◆ Work item ◆
Take each line in the entries below that holds "zijn" and show it.

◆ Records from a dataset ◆
=== Begin Enclosure ===

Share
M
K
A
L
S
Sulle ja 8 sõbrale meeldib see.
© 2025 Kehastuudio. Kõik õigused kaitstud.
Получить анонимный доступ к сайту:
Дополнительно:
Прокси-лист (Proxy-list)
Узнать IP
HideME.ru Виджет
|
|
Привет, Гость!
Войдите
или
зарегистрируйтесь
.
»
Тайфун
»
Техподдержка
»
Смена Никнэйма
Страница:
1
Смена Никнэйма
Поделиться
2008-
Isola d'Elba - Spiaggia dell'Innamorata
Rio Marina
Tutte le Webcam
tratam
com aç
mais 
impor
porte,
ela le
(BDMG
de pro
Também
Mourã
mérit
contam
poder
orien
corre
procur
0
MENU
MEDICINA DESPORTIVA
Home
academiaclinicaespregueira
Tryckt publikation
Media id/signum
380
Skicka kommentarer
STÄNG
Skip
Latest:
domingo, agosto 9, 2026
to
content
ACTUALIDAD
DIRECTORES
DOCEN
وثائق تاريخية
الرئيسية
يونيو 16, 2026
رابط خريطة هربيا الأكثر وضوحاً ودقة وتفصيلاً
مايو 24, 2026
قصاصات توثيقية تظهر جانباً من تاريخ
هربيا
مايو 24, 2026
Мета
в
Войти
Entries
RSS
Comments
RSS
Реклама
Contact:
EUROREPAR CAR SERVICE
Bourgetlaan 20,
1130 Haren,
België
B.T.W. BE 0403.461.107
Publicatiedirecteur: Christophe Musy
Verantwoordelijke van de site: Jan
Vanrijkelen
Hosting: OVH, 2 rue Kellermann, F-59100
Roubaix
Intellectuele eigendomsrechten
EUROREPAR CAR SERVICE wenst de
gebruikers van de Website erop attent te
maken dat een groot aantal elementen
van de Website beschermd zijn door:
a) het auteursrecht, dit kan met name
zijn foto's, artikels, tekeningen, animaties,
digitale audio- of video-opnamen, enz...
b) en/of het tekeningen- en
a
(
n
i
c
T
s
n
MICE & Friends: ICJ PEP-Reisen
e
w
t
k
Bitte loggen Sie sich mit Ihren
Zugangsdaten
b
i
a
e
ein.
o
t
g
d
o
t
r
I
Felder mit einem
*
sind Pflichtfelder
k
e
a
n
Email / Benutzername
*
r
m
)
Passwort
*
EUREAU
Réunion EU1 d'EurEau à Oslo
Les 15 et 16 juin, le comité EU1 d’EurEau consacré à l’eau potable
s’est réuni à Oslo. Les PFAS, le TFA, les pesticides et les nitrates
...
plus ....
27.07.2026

=== End Enclosure ===

◆ Written answer ◆
van de Website beschermd zijn door:
zijn foto's, artikels, tekeningen, animaties,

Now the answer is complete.